▶ **Material for this exercise**:
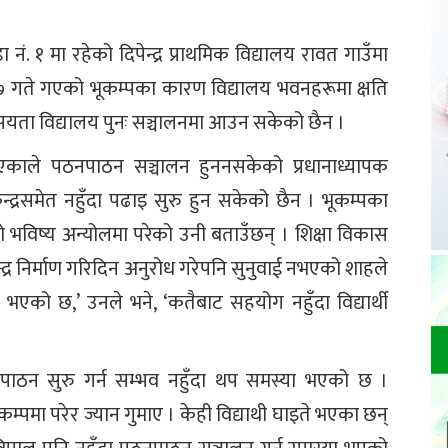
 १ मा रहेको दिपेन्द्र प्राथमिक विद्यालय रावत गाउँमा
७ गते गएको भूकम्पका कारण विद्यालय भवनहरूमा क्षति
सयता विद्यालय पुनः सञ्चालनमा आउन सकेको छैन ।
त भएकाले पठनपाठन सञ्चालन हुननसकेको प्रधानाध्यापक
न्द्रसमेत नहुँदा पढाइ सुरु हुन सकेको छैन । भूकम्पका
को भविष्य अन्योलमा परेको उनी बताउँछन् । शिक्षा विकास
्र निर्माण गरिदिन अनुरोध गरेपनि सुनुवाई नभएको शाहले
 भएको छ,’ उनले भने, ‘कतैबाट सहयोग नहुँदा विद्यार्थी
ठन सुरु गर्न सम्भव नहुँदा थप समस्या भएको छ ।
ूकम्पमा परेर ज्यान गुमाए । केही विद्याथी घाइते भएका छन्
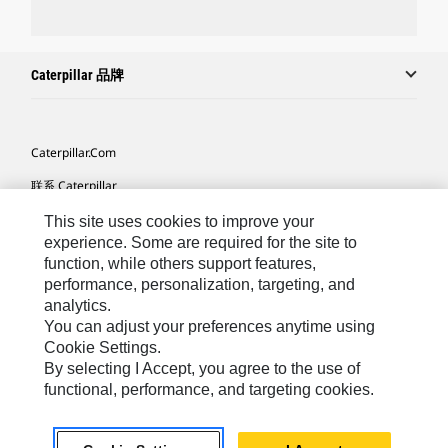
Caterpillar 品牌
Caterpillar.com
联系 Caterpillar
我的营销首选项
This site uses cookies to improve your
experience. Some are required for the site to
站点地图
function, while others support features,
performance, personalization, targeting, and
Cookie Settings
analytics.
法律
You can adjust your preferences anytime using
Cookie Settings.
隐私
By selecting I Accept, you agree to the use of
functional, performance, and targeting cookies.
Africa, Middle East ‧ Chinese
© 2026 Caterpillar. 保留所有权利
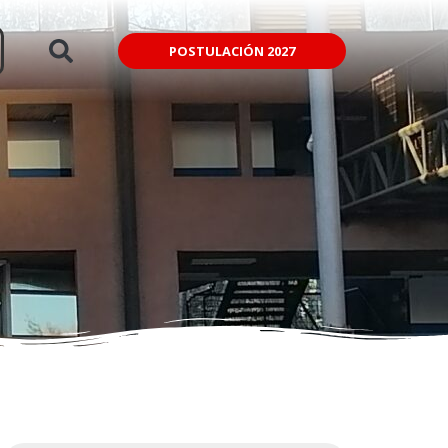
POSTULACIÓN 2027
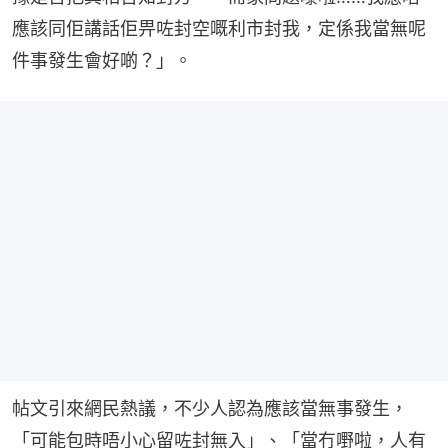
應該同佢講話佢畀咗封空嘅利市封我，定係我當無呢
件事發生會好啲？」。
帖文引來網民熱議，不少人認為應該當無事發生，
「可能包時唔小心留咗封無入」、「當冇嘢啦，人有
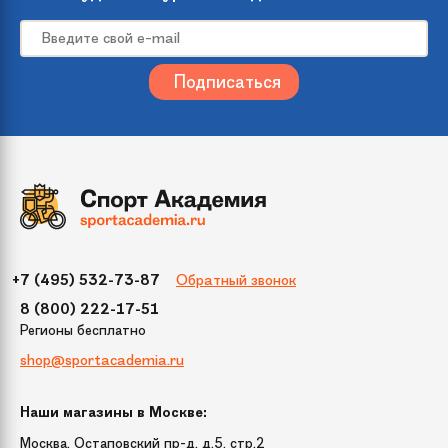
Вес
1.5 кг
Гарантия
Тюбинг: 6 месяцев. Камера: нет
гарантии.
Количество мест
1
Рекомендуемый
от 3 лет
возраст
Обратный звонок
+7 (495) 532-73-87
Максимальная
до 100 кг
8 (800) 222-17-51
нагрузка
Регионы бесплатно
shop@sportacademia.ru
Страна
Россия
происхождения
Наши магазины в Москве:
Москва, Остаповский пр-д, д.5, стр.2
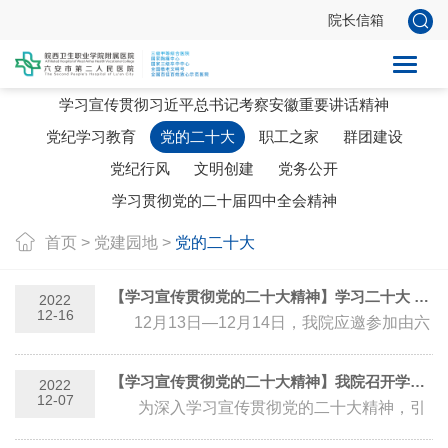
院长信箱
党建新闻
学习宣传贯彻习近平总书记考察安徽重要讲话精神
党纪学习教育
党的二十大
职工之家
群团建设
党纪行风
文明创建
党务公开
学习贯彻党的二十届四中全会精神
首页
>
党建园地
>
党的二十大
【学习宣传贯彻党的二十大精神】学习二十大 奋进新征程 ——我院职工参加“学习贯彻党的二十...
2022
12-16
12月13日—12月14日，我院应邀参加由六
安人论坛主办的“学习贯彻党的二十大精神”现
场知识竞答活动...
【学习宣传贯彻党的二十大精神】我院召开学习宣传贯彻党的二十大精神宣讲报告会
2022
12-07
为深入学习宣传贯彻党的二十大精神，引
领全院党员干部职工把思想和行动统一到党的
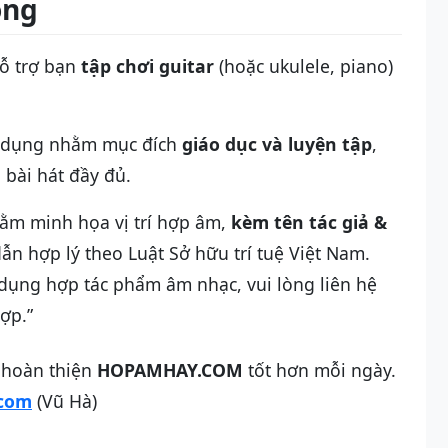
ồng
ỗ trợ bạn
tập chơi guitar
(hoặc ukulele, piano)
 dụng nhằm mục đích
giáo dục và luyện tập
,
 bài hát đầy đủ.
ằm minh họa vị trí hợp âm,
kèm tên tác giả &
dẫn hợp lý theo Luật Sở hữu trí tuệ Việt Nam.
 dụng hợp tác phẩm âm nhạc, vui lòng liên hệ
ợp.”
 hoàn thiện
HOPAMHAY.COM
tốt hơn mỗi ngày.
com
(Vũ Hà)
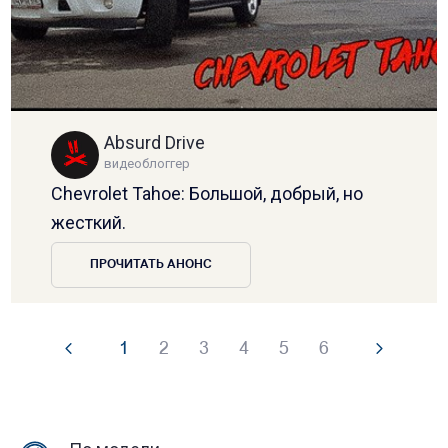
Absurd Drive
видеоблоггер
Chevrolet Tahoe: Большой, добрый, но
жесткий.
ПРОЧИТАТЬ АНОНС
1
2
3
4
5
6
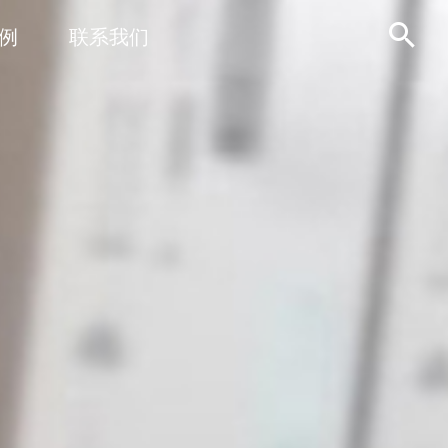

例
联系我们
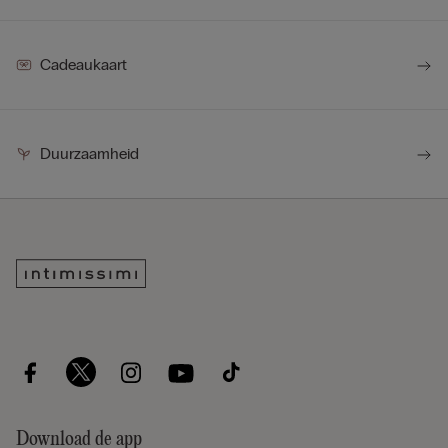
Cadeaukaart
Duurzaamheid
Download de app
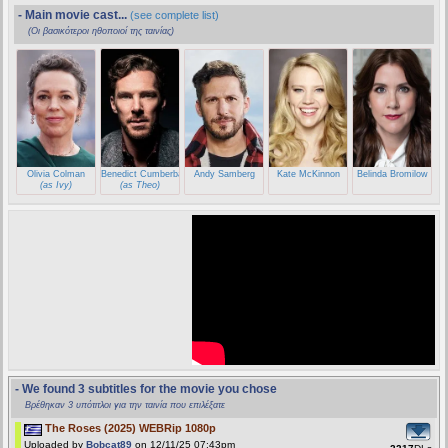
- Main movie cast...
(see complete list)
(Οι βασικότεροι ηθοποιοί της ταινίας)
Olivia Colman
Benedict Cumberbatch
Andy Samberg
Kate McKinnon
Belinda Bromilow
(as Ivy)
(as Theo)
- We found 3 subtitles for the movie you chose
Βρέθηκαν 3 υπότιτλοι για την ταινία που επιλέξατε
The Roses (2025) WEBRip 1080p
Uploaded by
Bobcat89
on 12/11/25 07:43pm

▶ **What the exercise asks**: Filter the entries above and copy only the lines that hold "your".

▶ **Solution to this task**:
This site uses cookies to improve your
You can adjust your preferences anytime using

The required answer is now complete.